BiocParallel DoParam: RNG warnings #58

Closed HenrikBengtsson closed 3 years ago

HenrikBengtsson commented 3 years ago

I'm create this issue here to track cases of downstream packages that does not use doRNG::%dorng% for generating parallel-safe random numbers, or if they indeed do, the future framework still produces a warning about it.

Examples

Package 'plyr'

doFuture::registerDoFuture()
y <- plyr::llply(1:2, rnorm, .parallel = TRUE)

Warning messages:
1: In setup_parallel() : No parallel backend registered
2: UNRELIABLE VALUE: One of the foreach() iterations ('doFuture-1') unexpectedly generated random numbers without declaring so. There is a risk that those random numbers are not statistically sound and the overall results might be invalid. To fix this, use '%dorng%' from the 'doRNG' package instead of '%dopar%'. This ensures that proper, parallel-safe random numbers are produced via the L'Ecuyer-CMRG method. To disable this check, set option 'future.rng.onMisuse' to "ignore".

Conclusion: This is a true RNG mistake.

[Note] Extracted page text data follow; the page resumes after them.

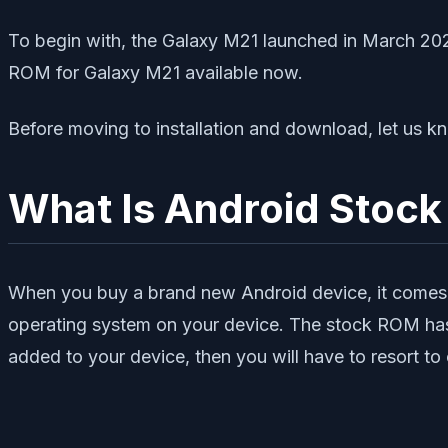
To begin with, the Galaxy M21 launched in March 202
ROM for Galaxy M21 available now.
Before moving to installation and download, let 
What Is Android Stoc
When you buy a brand new Android device, it comes 
operating system on your device. The stock ROM has l
added to your device, then you will have to resort 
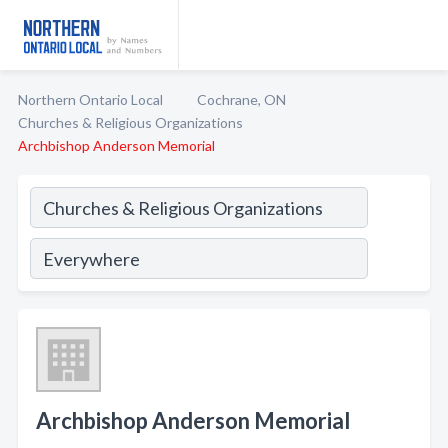
Northern Ontario Local
Cochrane, ON
Churches & Religious Organizations
Archbishop Anderson Memorial
Archbishop Anderson Memorial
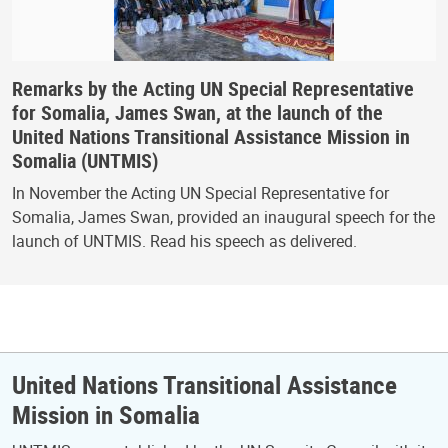
Remarks by the Acting UN Special Representative
for Somalia, James Swan, at the launch of the
United Nations Transitional Assistance Mission in
Somalia (UNTMIS)
In November the Acting UN Special Representative for
Somalia, James Swan, provided an inaugural speech for the
launch of UNTMIS. Read his speech as delivered.
United Nations Transitional Assistance
Mission in Somalia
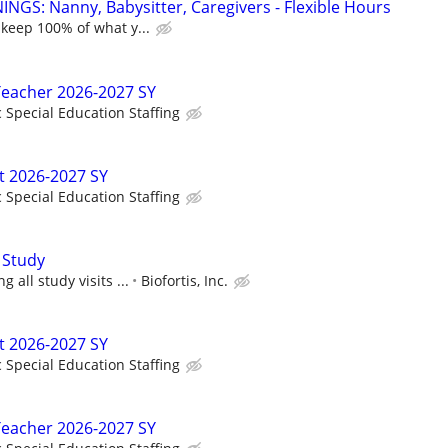
NGS: Nanny, Babysitter, Caregivers - Flexible Hours
 keep 100% of what y...
Teacher 2026-2027 SY
c Special Education Staffing
t 2026-2027 SY
c Special Education Staffing
 Study
 all study visits ...
Biofortis, Inc.
t 2026-2027 SY
c Special Education Staffing
Teacher 2026-2027 SY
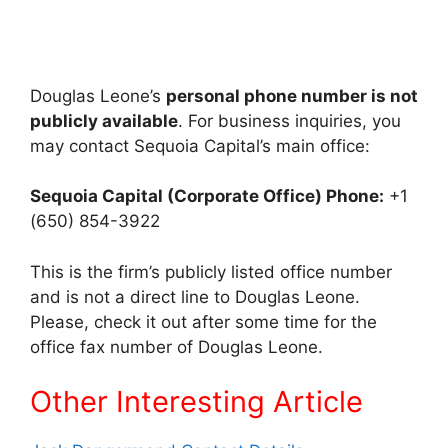
Douglas Leone’s
personal phone number is not
publicly available
. For business inquiries, you
may contact Sequoia Capital’s main office:
Sequoia Capital (Corporate Office)
Phone:
+1
(650) 854-3922
This is the firm’s publicly listed office number
and is not a direct line to Douglas Leone.
Please, check it out after some time for the
office fax number of Douglas Leone.
Other Interes
ting Article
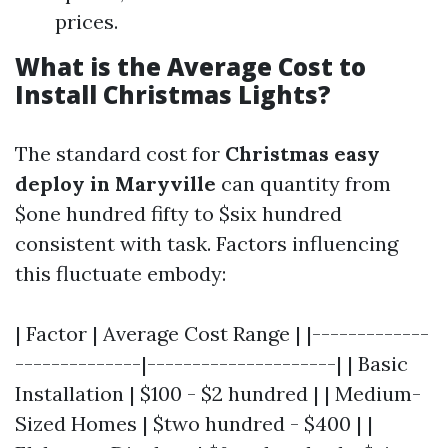
prices.
What is the Average Cost to
Install Christmas Lights?
The standard cost for
Christmas easy
deploy in Maryville
can quantity from
$one hundred fifty to $six hundred
consistent with task. Factors influencing
this fluctuate embody:
| Factor | Average Cost Range | |-------------
--------------|---------------------| | Basic
Installation | $100 - $2 hundred | | Medium-
Sized Homes | $two hundred - $400 | |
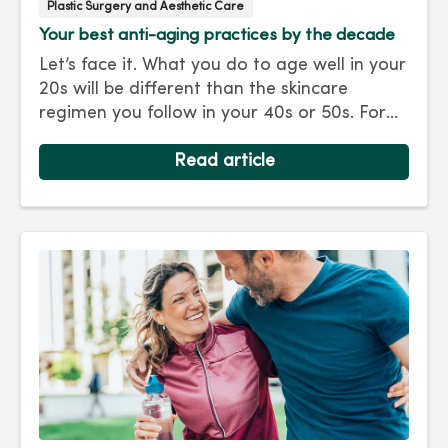
Plastic Surgery and Aesthetic Care
Your best anti-aging practices by the decade
Let’s face it. What you do to age well in your
20s will be different than the skincare
regimen you follow in your 40s or 50s. For
every decade, we have tips and treatments
to keep you looking as young as you feel.
Read article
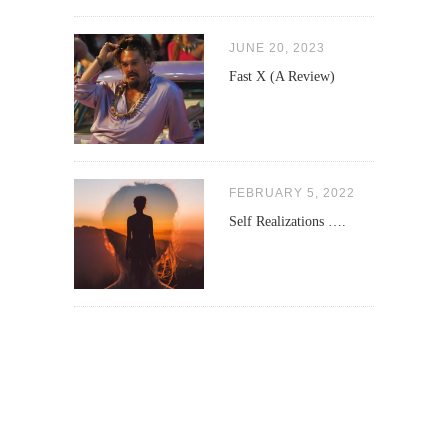
JUNE 20, 2023
Fast X (A Review)
FEBRUARY 5, 2022
Self Realizations ….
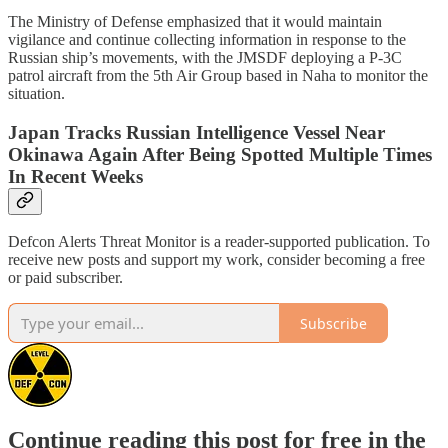
The Ministry of Defense emphasized that it would maintain
vigilance and continue collecting information in response to the
Russian ship’s movements, with the JMSDF deploying a P-3C
patrol aircraft from the 5th Air Group based in Naha to monitor the
situation.
Japan Tracks Russian Intelligence Vessel Near
Okinawa Again After Being Spotted Multiple Times
In Recent Weeks
Defcon Alerts Threat Monitor is a reader-supported publication. To
receive new posts and support my work, consider becoming a free
or paid subscriber.
Subscribe
Continue reading this post for free in the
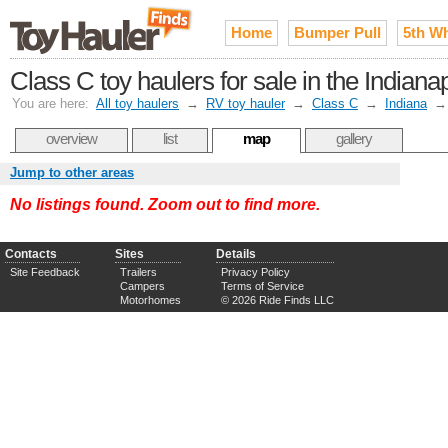
Home
Bumper Pull
5th W
Class C toy haulers for sale in the India
You are here:
All toy haulers
→
RV toy hauler
→
Class C
→
Indiana
overview
list
map
gallery
Jump to other areas
No listings found. Zoom out to find more.
Contacts
Sites
Details
Site Feedback
Trailers
Privacy Policy
Campers
Terms of Service
Motorhomes
© 2026 Ride Finds LLC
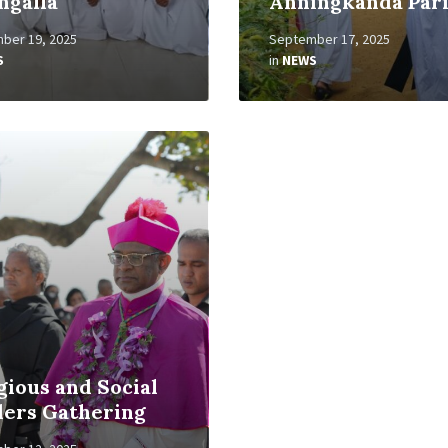
ngalla
Anningkanda Par
ber 19, 2025
September 17, 2025
S
in
NEWS
gious and Social
ders Gathering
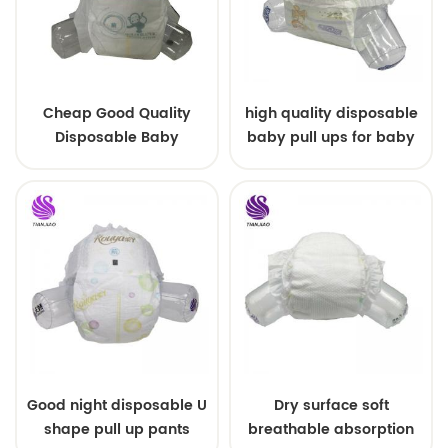
Cheap Good Quality
high quality disposable
Disposable Baby
baby pull ups for baby
Diapers Nappy from
China
Good night disposable U
Dry surface soft
shape pull up pants
breathable absorption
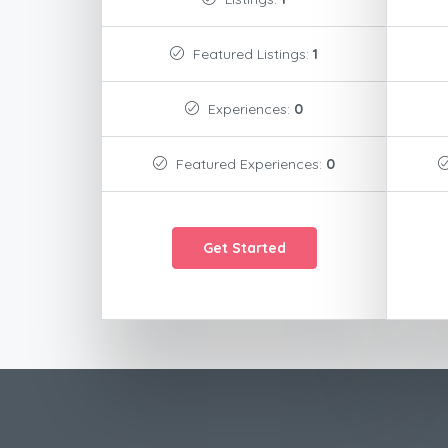
Featured Listings:
1
Experiences:
0
Featured Experiences:
0
Get Started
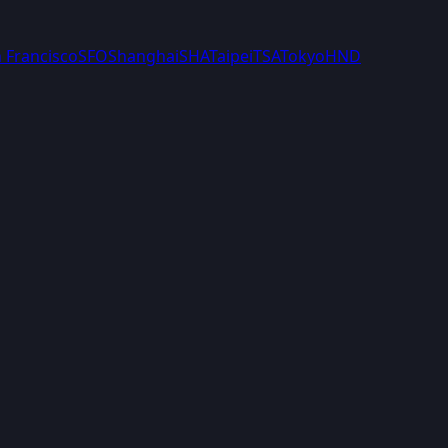
 Francisco
SFO
Shanghai
SHA
Taipei
TSA
Tokyo
HND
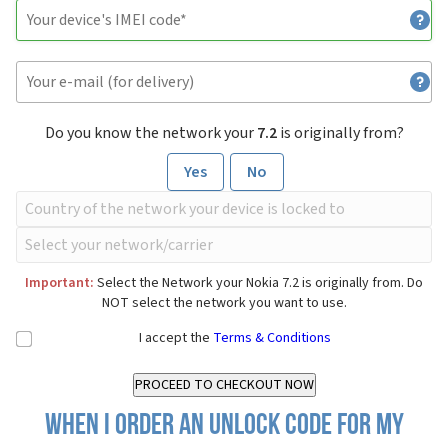
Do you know the network your
7.2
is originally from?
Yes
No
Important:
Select the Network your Nokia 7.2 is originally from. Do
NOT select the network you want to use.
I accept the
Terms & Conditions
When I order an Unlock Code for my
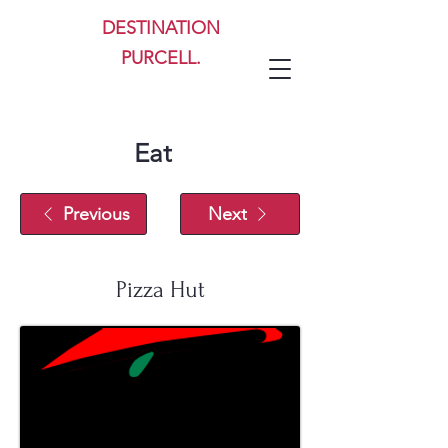
DESTINATION
PURCELL.
Eat
Previous
Next
Pizza Hut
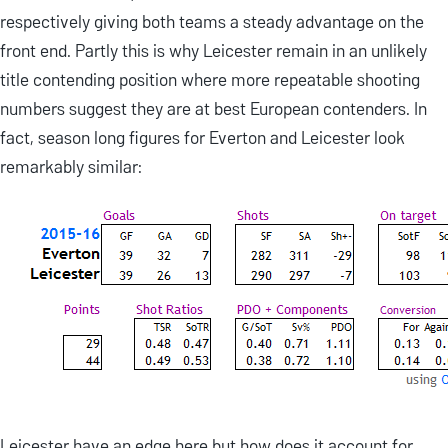
respectively giving both teams a steady advantage on the
front end. Partly this is why Leicester remain in an unlikely
title contending position where more repeatable shooting
numbers suggest they are at best European contenders. In
fact, season long figures for Everton and Leicester look
remarkably similar:
Leicester have an edge here but how does it account for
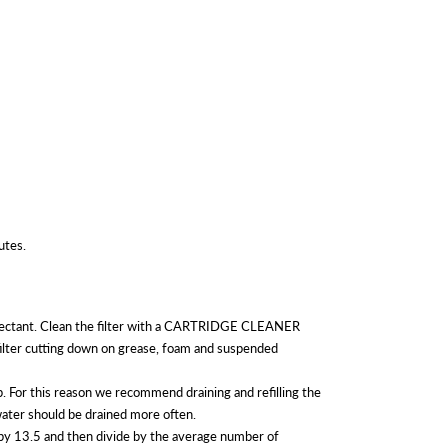
utes.
isinfectant. Clean the filter with a CARTRIDGE CLEANER
ilter cutting down on grease, foam and suspended
For this reason we recommend draining and refilling the
 water should be drained more often.
 by 13.5 and then divide by the average number of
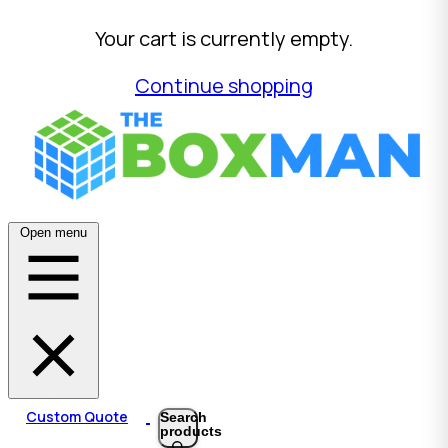
Your cart is currently empty.
Continue shopping
Open menu
Custom Quote
Search
products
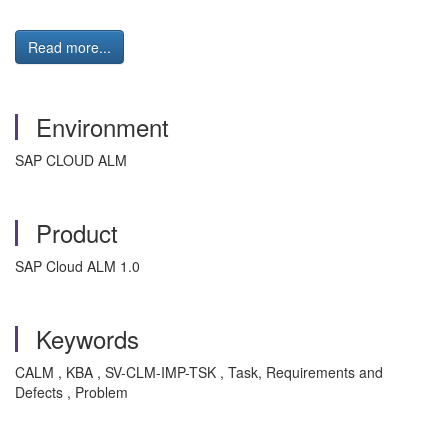
Read more...
Environment
SAP CLOUD ALM
Product
SAP Cloud ALM 1.0
Keywords
CALM , KBA , SV-CLM-IMP-TSK , Task, Requirements and
Defects , Problem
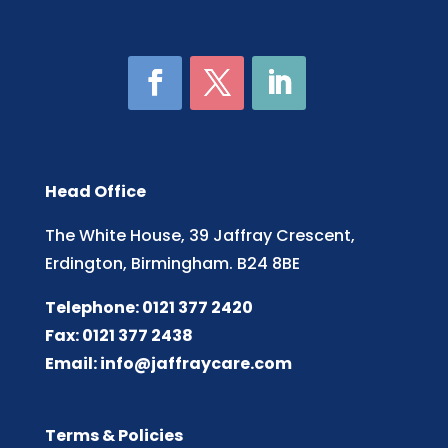
Head Office
The White House, 39 Jaffray Crescent,
Erdington, Birmingham. B24 8BE
Telephone: 0121 377 2420
Fax: 0121 377 2438
Email:
info@jaffraycare.com
Terms & Policies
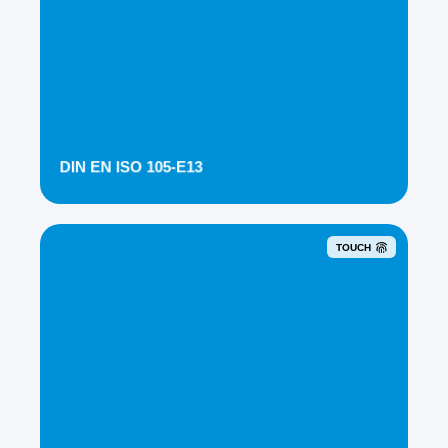
DIN EN ISO 105-E13
TOUCH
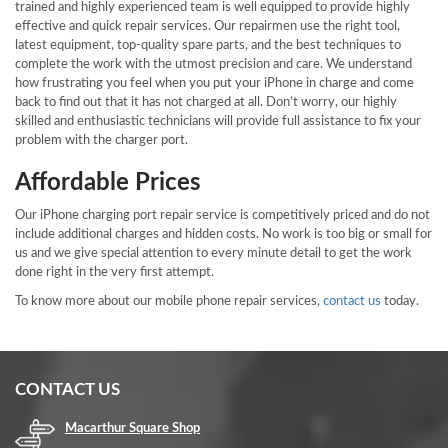
trained and highly experienced team is well equipped to provide highly
effective and quick repair services. Our repairmen use the right tool,
latest equipment, top-quality spare parts, and the best techniques to
complete the work with the utmost precision and care. We understand
how frustrating you feel when you put your iPhone in charge and come
back to find out that it has not charged at all. Don’t worry, our highly
skilled and enthusiastic technicians will provide full assistance to fix your
problem with the charger port.
Affordable Prices
Our iPhone charging port repair service is competitively priced and do not
include additional charges and hidden costs. No work is too big or small for
us and we give special attention to every minute detail to get the work
done right in the very first attempt.
To know more about our mobile phone repair services,
contact us
today.
CONTACT US
Macarthur Square Shop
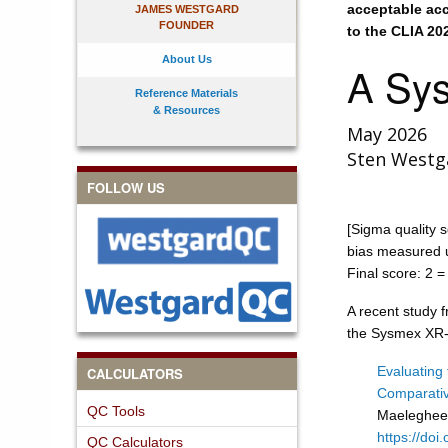
acceptable acc
JAMES WESTGARD
FOUNDER
to the CLIA 20
About Us
A Sys
Reference Materials
& Resources
May 2026
Sten Westg
FOLLOW US
[Sigma quality s
bias measured u
Final score: 2 = 
A recent study 
the Sysmex XR-
Evaluating
CALCULATORS
Comparativ
QC Tools
Maelegheer
https://do
QC Calculators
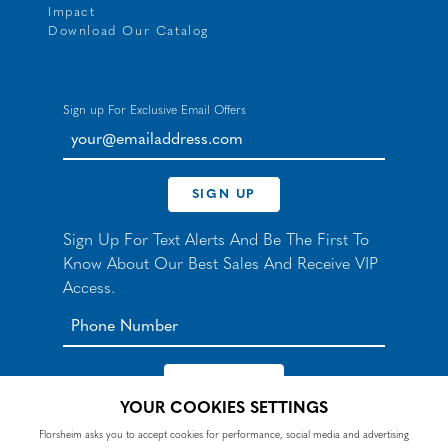
Impact
Download Our Catalog
Sign up For Exclusive Email Offers
your@emailaddress.com
SIGN UP
Sign Up For Text Alerts And Be The First To
Know About Our Best Sales And Receive VIP
Access.
YOUR COOKIES SETTINGS
*By signing up for texts, you agree to receive automated
Florsheim asks you to accept cookies for performance, social media and advertising
recurring marketing SMS messages from Nunn Bush and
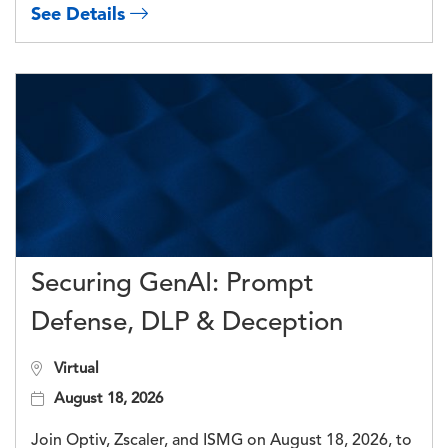
See Details
Securing GenAI: Prompt
Defense, DLP & Deception
Virtual
August 18, 2026
Join Optiv, Zscaler, and ISMG on August 18, 2026, to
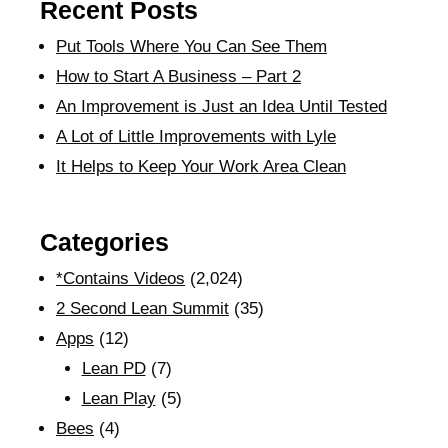
Recent Posts
Put Tools Where You Can See Them
How to Start A Business – Part 2
An Improvement is Just an Idea Until Tested
A Lot of Little Improvements with Lyle
It Helps to Keep Your Work Area Clean
Categories
*Contains Videos
(2,024)
2 Second Lean Summit
(35)
Apps
(12)
Lean PD
(7)
Lean Play
(5)
Bees
(4)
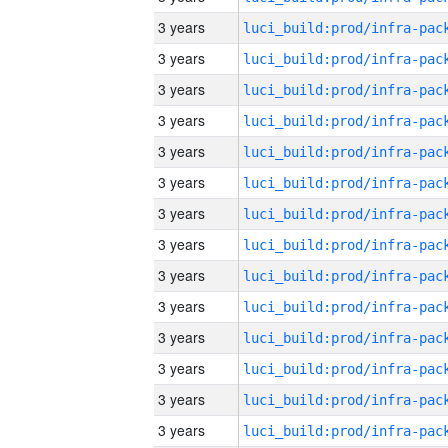
3 years
3 years
3 years
3 years
3 years
3 years
3 years
3 years
3 years
3 years
3 years
3 years
3 years
3 years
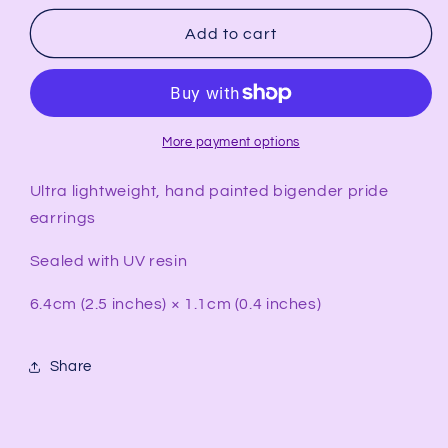
for
for
BIGENDER
BIGENDER
Add to cart
Pride
Pride
Rectangular
Rectangular
Earrings
Earrings
More payment options
Ultra lightweight, hand painted bigender pride
earrings
Sealed with UV resin
6.4cm (2.5 inches) × 1.1cm (0.4 inches)
Share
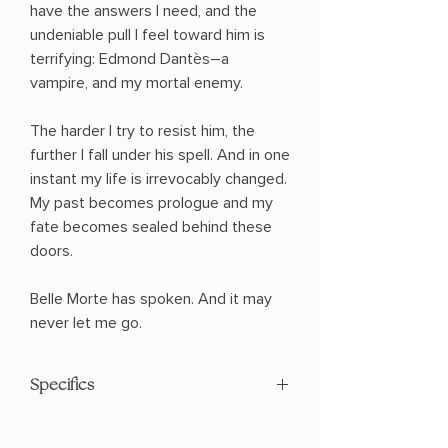
have the answers I need, and the
undeniable pull I feel toward him is
terrifying: Edmond Dantès―a
vampire, and my mortal enemy.
The harder I try to resist him, the
further I fall under his spell. And in one
instant my life is irrevocably changed.
My past becomes prologue and my
fate becomes sealed behind these
doors.
Belle Morte has spoken. And it may
never let me go.
Specifics
AUTHOR: Bella Higgin
PHYSICAL INFO: 1.02" H x 8.19" L x 5.2"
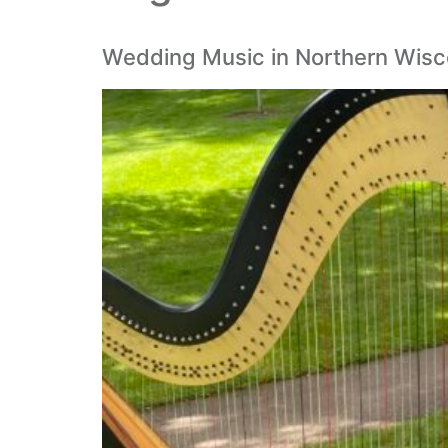
Wedding Music in Northern Wiscon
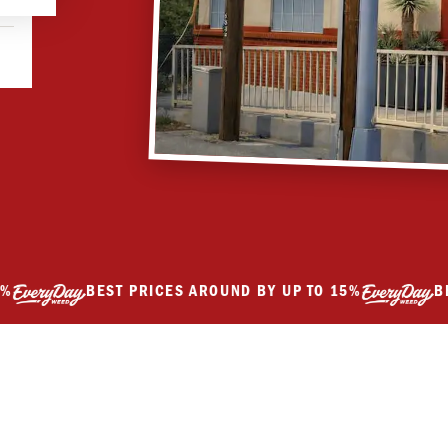
BEST PRICES AROUND BY UP TO 15%
BEST P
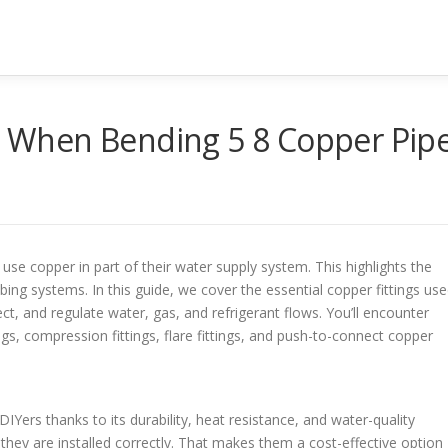
When Bending 5 8 Copper Pip
e copper in part of their water supply system. This highlights the
bing systems. In this guide, we cover the essential copper fittings us
t, and regulate water, gas, and refrigerant flows. You’ll encounter
ugs, compression fittings, flare fittings, and push-to-connect copper
ers thanks to its durability, heat resistance, and water-quality
 they are installed correctly. That makes them a cost-effective option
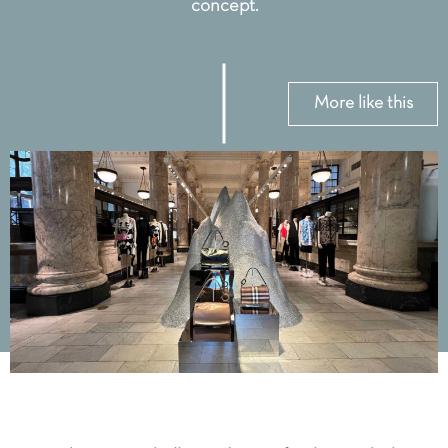
concept.
More like this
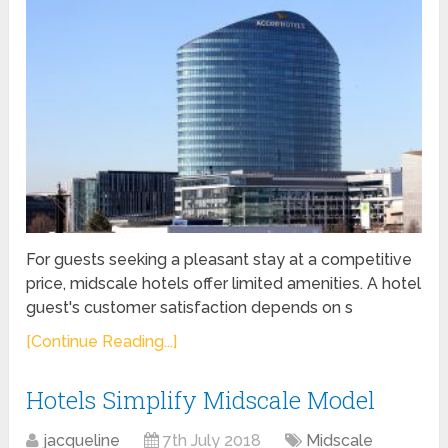
For guests seeking a pleasant stay at a competitive
price, midscale hotels offer limited amenities. A hotel
guest's customer satisfaction depends on s
[Continue Reading...]
Hotels Simplify Midscale Model
jacqueline
7th July 2018
Midscale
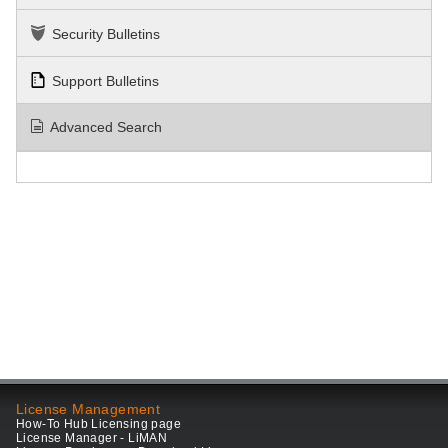
Security Bulletins
Support Bulletins
Advanced Search
License Management
How-To Hub Licensing page
License Manager - LiMAN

This happens because plyr does not use doRNG. Also, looking at the source code, there are no other attempts to use parallel-safe RNG.

Workaround: After doFuture::registerDoFuture(), call doRNG::registerDoRNG(), which will automatically turn all %dopar% to %dorng%, e.g.

doFuture::registerDoFuture()
doRNG::registerDoRNG()
y <- plyr::llply(1:2, rnorm, .parallel = TRUE)

To disable the RNG warnings, set:

options(future.rng.onMisuse = "ignore")

## Slightly better: in doFuture (>= 0.12.0) [next release]
options(doFuture.rng.onMisuse = "ignore")

Package 'BiocParallel'

doFuture::registerDoFuture()
BiocParallel::register(BiocParallel::DoparParam())
y <- BiocParallel::bplapply(1:2, rnorm)

Warning message:
UNRELIABLE VALUE: One of the foreach() iterations ('doFuture-1') unexpectedly generated random numbers without declaring so. There is a risk that those random numbers are not statistically sound and the overall results might be invalid. To fix this, use '%dorng%' from the 'doRNG' package instead of '%dopar%'. This ensures that proper, parallel-safe random numbers are produced via the L'Ecuyer-CMRG method. To disable this check, set option 'future.rng.onMisuse' to "ignore".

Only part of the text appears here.